PROBLEM REQUIREMENTS:
Below are the records; copy out every line that holds the word "Wimpern".

MATERIAL PROVIDED:
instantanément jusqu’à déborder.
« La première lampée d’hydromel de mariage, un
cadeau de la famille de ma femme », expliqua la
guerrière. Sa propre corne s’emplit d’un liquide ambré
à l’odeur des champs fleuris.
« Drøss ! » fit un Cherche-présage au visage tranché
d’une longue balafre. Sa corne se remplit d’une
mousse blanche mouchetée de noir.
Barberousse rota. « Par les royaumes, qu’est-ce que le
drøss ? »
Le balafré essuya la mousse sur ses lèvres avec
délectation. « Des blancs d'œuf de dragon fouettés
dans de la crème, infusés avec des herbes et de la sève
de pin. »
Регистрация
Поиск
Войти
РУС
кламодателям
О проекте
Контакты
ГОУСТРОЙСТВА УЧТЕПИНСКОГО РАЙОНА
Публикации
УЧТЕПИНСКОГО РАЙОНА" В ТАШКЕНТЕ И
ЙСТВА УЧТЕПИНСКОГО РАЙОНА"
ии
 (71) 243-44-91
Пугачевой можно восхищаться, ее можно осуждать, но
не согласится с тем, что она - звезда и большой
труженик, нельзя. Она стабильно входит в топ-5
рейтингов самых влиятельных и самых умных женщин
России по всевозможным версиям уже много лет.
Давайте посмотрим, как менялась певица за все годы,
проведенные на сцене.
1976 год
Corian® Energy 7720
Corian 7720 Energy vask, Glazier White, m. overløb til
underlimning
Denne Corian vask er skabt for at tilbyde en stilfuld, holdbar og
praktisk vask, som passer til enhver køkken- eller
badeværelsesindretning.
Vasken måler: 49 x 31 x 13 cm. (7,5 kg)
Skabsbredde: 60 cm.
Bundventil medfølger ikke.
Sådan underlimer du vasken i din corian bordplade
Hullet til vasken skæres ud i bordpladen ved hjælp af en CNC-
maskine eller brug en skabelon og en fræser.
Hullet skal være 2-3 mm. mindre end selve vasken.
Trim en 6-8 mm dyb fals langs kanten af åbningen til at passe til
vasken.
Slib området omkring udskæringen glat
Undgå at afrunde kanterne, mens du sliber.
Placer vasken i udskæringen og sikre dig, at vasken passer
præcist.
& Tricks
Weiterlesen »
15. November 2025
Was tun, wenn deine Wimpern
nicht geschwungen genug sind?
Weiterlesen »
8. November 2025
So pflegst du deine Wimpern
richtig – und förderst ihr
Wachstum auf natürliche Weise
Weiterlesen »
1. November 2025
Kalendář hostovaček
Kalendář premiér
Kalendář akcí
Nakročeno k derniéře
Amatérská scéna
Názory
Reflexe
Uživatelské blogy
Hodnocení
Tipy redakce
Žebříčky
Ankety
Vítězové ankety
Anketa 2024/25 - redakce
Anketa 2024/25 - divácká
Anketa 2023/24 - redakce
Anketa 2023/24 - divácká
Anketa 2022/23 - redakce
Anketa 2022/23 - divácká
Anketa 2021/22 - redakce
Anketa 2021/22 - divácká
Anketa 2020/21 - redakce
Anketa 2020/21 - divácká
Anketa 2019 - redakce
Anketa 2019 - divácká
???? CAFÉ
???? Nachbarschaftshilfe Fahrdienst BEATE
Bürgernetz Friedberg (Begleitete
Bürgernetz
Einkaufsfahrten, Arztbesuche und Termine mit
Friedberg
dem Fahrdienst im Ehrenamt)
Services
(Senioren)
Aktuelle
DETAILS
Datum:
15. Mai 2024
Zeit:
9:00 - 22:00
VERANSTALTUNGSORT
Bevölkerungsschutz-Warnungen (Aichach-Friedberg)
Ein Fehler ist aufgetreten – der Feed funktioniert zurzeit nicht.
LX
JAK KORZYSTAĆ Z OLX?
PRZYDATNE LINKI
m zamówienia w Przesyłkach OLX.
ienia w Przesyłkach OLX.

--

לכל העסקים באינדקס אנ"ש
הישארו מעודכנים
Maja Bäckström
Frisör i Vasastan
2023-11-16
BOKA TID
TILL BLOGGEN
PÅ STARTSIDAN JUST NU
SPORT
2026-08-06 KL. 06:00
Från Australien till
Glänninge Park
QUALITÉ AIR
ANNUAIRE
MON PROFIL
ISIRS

THE COMPLETED TASK:
Was tun, wenn deine Wimpern
So pflegst du deine Wimpern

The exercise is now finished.